Mon avocate a récusé deux jurés potentiels, et le procureur deux. Voilà. Tous les acteurs sont là, face à moi. Le président a une cinquantaine d'années, le visage buriné comme un guide de haute montagne, un nez proéminent et pas un seul cheveu blanc. Il est entouré de ses assesseurs, une toute jeune femme au regard qui pétille, qui me frappe par l'extrême maigreur de ses poignets que je vois dépasser de sa robe noire, et un homme entre deux âges, blond, un peu fade et au regard blasé, fatigué probablement d'une vie passée à tâcher de corriger les errements de la misère humaine. Ces deux-là sont à leur tour jouxtés par les six jurés titulaires et les trois suppléants.
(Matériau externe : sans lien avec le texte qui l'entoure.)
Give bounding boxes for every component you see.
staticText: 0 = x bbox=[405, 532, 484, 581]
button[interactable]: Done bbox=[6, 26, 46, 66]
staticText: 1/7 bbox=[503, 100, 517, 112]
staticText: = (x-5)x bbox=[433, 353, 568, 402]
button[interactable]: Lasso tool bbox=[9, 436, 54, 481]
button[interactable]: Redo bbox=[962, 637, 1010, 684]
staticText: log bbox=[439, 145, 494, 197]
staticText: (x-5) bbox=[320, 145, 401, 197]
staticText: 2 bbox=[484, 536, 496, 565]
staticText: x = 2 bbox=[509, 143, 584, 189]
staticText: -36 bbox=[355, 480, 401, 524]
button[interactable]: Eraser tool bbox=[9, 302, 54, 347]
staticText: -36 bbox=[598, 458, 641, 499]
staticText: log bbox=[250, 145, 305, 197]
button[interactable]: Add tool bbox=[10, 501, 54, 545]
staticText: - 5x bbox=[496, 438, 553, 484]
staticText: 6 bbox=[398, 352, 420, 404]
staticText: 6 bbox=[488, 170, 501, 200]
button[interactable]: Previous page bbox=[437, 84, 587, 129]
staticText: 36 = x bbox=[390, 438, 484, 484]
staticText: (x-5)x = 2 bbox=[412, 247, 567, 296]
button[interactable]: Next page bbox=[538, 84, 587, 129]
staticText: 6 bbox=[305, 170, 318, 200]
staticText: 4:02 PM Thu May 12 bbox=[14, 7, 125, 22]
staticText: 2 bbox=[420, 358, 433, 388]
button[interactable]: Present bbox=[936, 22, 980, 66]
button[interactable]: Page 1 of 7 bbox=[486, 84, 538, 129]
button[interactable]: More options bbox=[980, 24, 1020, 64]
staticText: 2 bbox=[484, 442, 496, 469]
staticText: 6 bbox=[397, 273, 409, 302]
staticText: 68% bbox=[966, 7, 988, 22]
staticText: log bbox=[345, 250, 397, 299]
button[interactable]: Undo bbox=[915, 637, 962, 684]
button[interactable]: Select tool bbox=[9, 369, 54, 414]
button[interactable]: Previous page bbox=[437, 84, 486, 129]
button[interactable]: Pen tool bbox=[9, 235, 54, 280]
Sur leur deux visage on lit l'angoisse à l'idée de devoir se prononcer, la responsabilité que tout à coup l'Etat leur fait endosser, en les sortant de leur quotidien pour les confronter au crime, à la noirceur de l'âme humaine, à la soif de justice inextinguible des victimes et des accusateurs, bref, à cet univers dont ils ne connaissaient jusqu'alors l'existence que par la télévision, et qui soudain leur est imposé.
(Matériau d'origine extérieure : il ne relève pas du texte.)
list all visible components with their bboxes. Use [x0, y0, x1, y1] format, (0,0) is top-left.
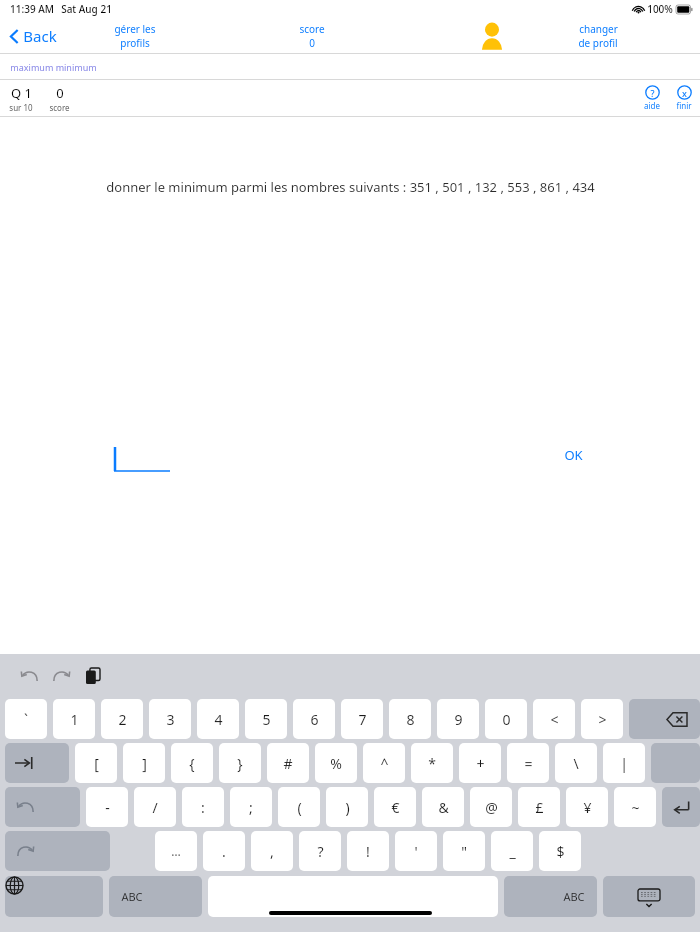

Le président leur rappelle qu'on ne leur demande pas d'avoir raison ou tort. C'est très important. On leur demande simplement leur opinion, en leur âme et conscience. Aucun d'eux ne me condamnera ni me m'acquittera. Ils sont les représentants du peuple, chacun donnera son avis et c'est leur avis commun qui décidera de mon sort, pas leur décision individuelle.
Tout est impressionnant dans cette salle. Ses dimensions, le formalisme, les costumes, tout est fait pour rappeler au justiciable combien il est infiniment petit devant l'instituions et qu'il lui faudrait un miracle pour échapper au courroux de la justice.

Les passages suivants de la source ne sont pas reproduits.